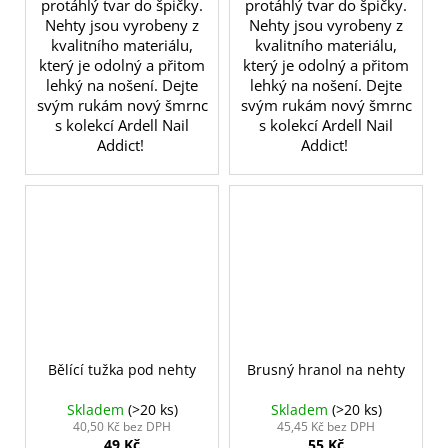
protáhlý tvar do špičky.
protáhlý tvar do špičky.
Nehty jsou vyrobeny z
Nehty jsou vyrobeny z
kvalitního materiálu,
kvalitního materiálu,
který je odolný a přitom
který je odolný a přitom
lehký na nošení. Dejte
lehký na nošení. Dejte
svým rukám nový šmrnc
svým rukám nový šmrnc
s kolekcí Ardell Nail
s kolekcí Ardell Nail
Addict!
Addict!
Bělící tužka pod nehty
Brusný hranol na nehty
Skladem
(>20 ks)
Skladem
(>20 ks)
40,50 Kč bez DPH
45,45 Kč bez DPH
49 Kč
55 Kč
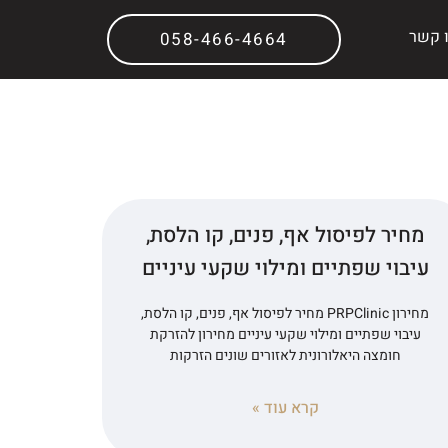
 קשר
058-466-4664
מחיר לפיסול אף, פנים, קו הלסת,
עיבוי שפתיים ומילוי שקעי עיניים
מחירון PRPClinic מחיר לפיסול אף, פנים, קו הלסת,
עיבוי שפתיים ומילוי שקעי עיניים מחירון להזרקת
חומצה היאלורונית לאזורים שונים הזרקות
קרא עוד »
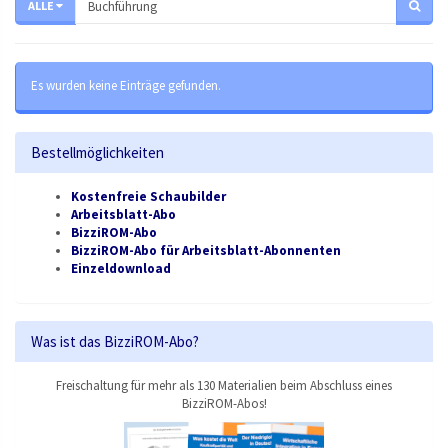
ALLE
Es wurden keine Einträge gefunden.
Bestellmöglichkeiten
Kostenfreie Schaubilder
Arbeitsblatt-Abo
BizziROM-Abo
BizziROM-Abo für Arbeitsblatt-Abonnenten
Einzeldownload
Was ist das BizziROM-Abo?
Freischaltung für mehr als 130 Materialien beim Abschluss eines
BizziROM-Abos!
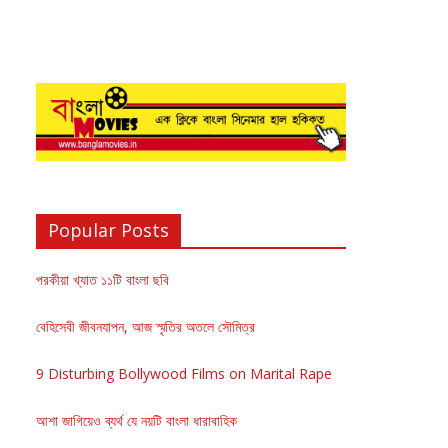
Popular Posts
পরকীয়া খ্যাত ১১টি বাংলা ছবি
বেহিসেবী জীবনযাপন, আজ স্মৃতির অতলে সৌমিত্র
9 Disturbing Bollywood Films on Marital Rape
আশা জাগিয়েও ব্যর্থ যে নয়টি বাংলা ধারাবাহিক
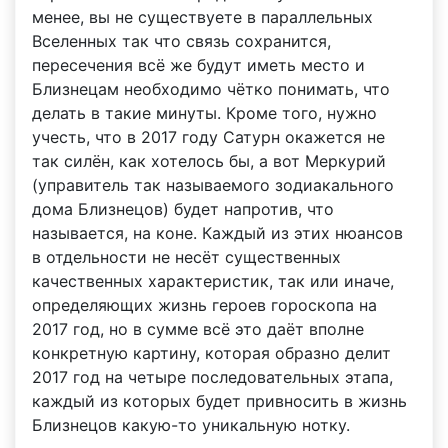
менее, вы не существуете в параллельных
Вселенных так что связь сохранится,
пересечения всё же будут иметь место и
Близнецам необходимо чётко понимать, что
делать в такие минуты. Кроме того, нужно
учесть, что в 2017 году Сатурн окажется не
так силён, как хотелось бы, а вот Меркурий
(управитель так называемого зодиакального
дома Близнецов) будет напротив, что
называется, на коне. Каждый из этих нюансов
в отдельности не несёт существенных
качественных характеристик, так или иначе,
определяющих жизнь героев гороскопа на
2017 год, но в сумме всё это даёт вполне
конкретную картину, которая образно делит
2017 год на четыре последовательных этапа,
каждый из которых будет привносить в жизнь
Близнецов какую-то уникальную нотку.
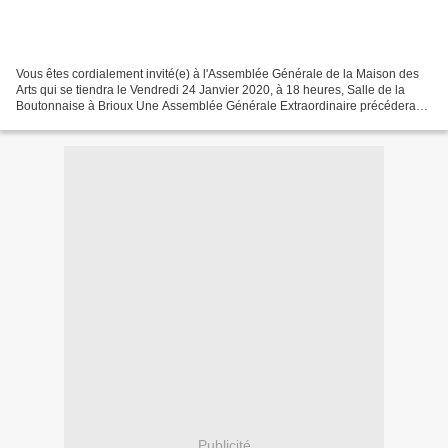
Vous êtes cordialement invité(e) à l'Assemblée Générale de la Maison des
Arts qui se tiendra le Vendredi 24 Janvier 2020, à 18 heures, Salle de la
Boutonnaise à Brioux Une Assemblée Générale Extraordinaire précédera
l'Assemblée Générale Ordinaire. Ordre...
Publicité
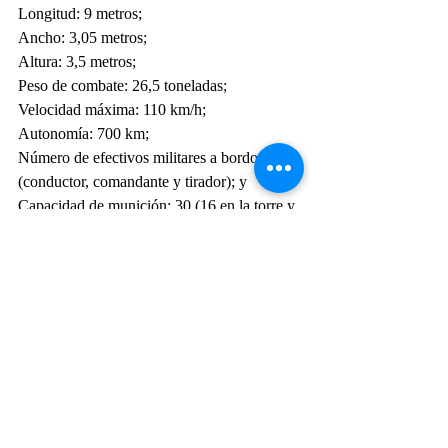
Longitud: 9 metros;
Ancho: 3,05 metros;
Altura: 3,5 metros;
Peso de combate: 26,5 toneladas;
Velocidad máxima: 110 km/h;
Autonomía: 700 km;
Número de efectivos militares a bordo: Tres 
(conductor, comandante y tirador); y
Capacidad de munición: 30 (16 en la torre y 
14 en el chasis).
Ventajas de la propuesta
Según NORINCO, su oferta tiene la mejor 
relación precio, financiación, coste de ciclo 
de vida y acuerdo de compensación entre 
competidores. La empresa presentó una 
oferta para nacionalizar más artículos del 
blindado y transferir el 100% de la 
tecnología en los artículos de mayor 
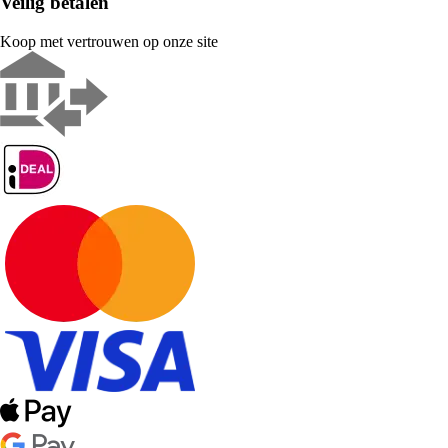
Veilig betalen
Koop met vertrouwen op onze site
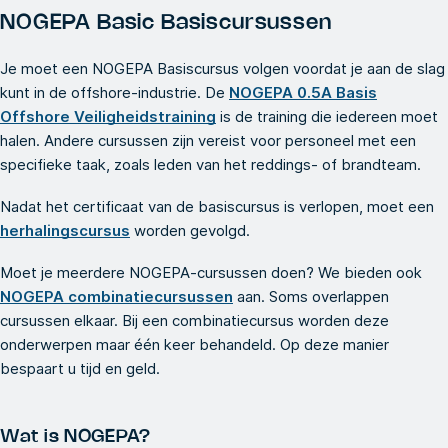
NOGEPA Basic Basiscursussen
Je moet een NOGEPA Basiscursus volgen voordat je aan de slag
kunt in de offshore-industrie. De
NOGEPA 0.5A Basis
Offshore Veiligheidstraining
is de training die iedereen moet
halen. Andere cursussen zijn vereist voor personeel met een
specifieke taak, zoals leden van het reddings- of brandteam.
Nadat het certificaat van de basiscursus is verlopen, moet een
herhalingscursus
worden gevolgd.
Moet je meerdere NOGEPA-cursussen doen? We bieden ook
NOGEPA combinatiecursussen
aan. Soms overlappen
cursussen elkaar. Bij een combinatiecursus worden deze
onderwerpen maar één keer behandeld. Op deze manier
bespaart u tijd en geld.
Wat is NOGEPA?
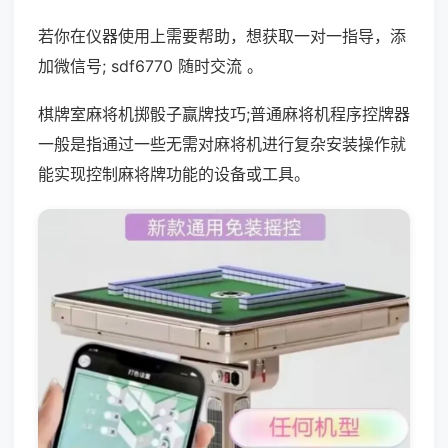
若你在仪器使用上需要帮助，想获取一对一指导，添
加微信号; sdf6770 随时交流 。
棋牌室麻将机掷骰子赢牌技巧;普通麻将机程序控牌器
一般是指通过一些无需对麻将机进行复杂安装操作就
能实现控制麻将牌功能的设备或工具。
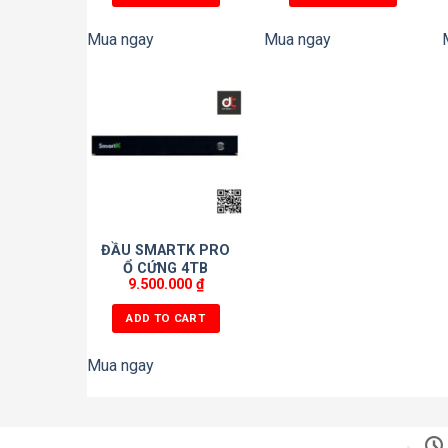
Mua ngay
Mua ngay
ĐẦU SMARTK PRO
Ổ CỨNG 4TB
9.500.000
₫
ADD TO CART
Mua ngay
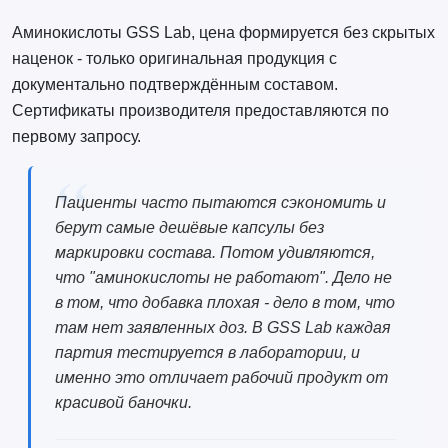
Аминокислоты GSS Lab, цена формируется без скрытых
наценок - только оригинальная продукция с
документально подтверждённым составом.
Сертификаты производителя предоставляются по
первому запросу.
Пациенты часто пытаются сэкономить и
берут самые дешёвые капсулы без
маркировки состава. Потом удивляются,
что "аминокислоты не работают". Дело не
в том, что добавка плохая - дело в том, что
там нет заявленных доз. В GSS Lab каждая
партия тестируется в лаборатории, и
именно это отличает рабочий продукт от
красивой баночки.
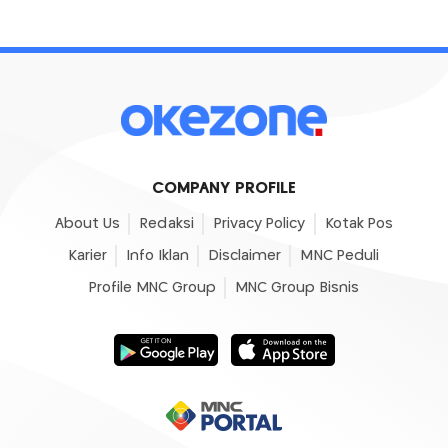
COMPANY PROFILE
About Us
Redaksi
Privacy Policy
Kotak Pos
Karier
Info Iklan
Disclaimer
MNC Peduli
Profile MNC Group
MNC Group Bisnis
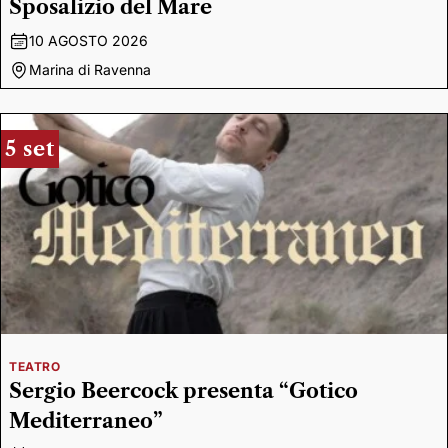
Sposalizio del Mare
10 AGOSTO 2026
Marina di Ravenna
5 set
TEATRO
Sergio Beercock presenta “Gotico
Mediterraneo”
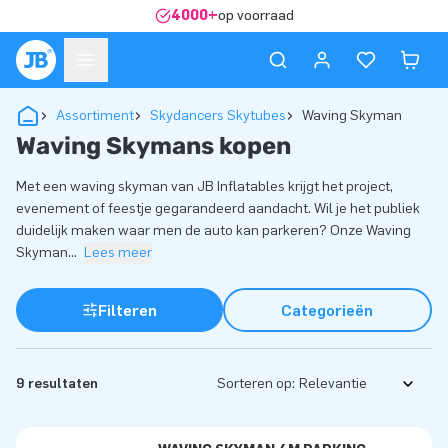
4000+
op voorraad
Assortiment
Skydancers Skytubes
Waving Skyman
Waving Skymans kopen
Met een waving skyman van JB Inflatables krijgt het project,
evenement of feestje gegarandeerd aandacht. Wil je het publiek
duidelijk maken waar men de auto kan parkeren? Onze Waving
Skyman
...
Lees meer
Filteren
Categorieën
9 resultaten
Sorteren op:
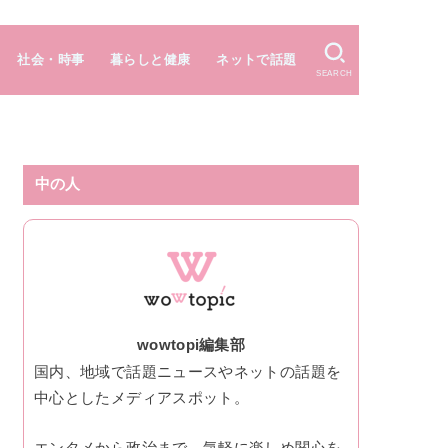
社会・時事
暮らしと健康
ネットで話題
SEARCH
中の人
wowtopi編集部
国内、地域で話題ニュースやネットの話題を
中心としたメディアスポット。
エンタメから政治まで、気軽に楽しめ関心を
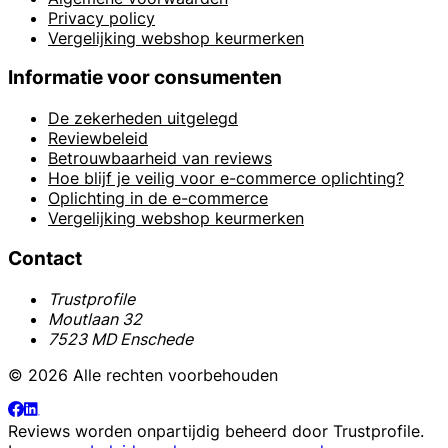
Privacy policy
Vergelijking webshop keurmerken
Informatie voor consumenten
De zekerheden uitgelegd
Reviewbeleid
Betrouwbaarheid van reviews
Hoe blijf je veilig voor e-commerce oplichting?
Oplichting in de e-commerce
Vergelijking webshop keurmerken
Contact
Trustprofile
Moutlaan 32
7523 MD Enschede
© 2026 Alle rechten voorbehouden
Reviews worden onpartijdig beheerd door
Trustprofile
.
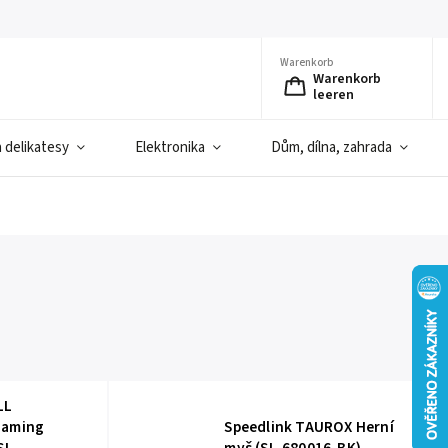
Warenkorb
Warenkorb
leeren
a delikatesy
Elektronika
Dům, dílna, zahrada
LL
Gaming
Speedlink TAUROX Herní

####################

Only the number is wanted: how many lines of these entries contain the string "commerce"?

Solution below:
2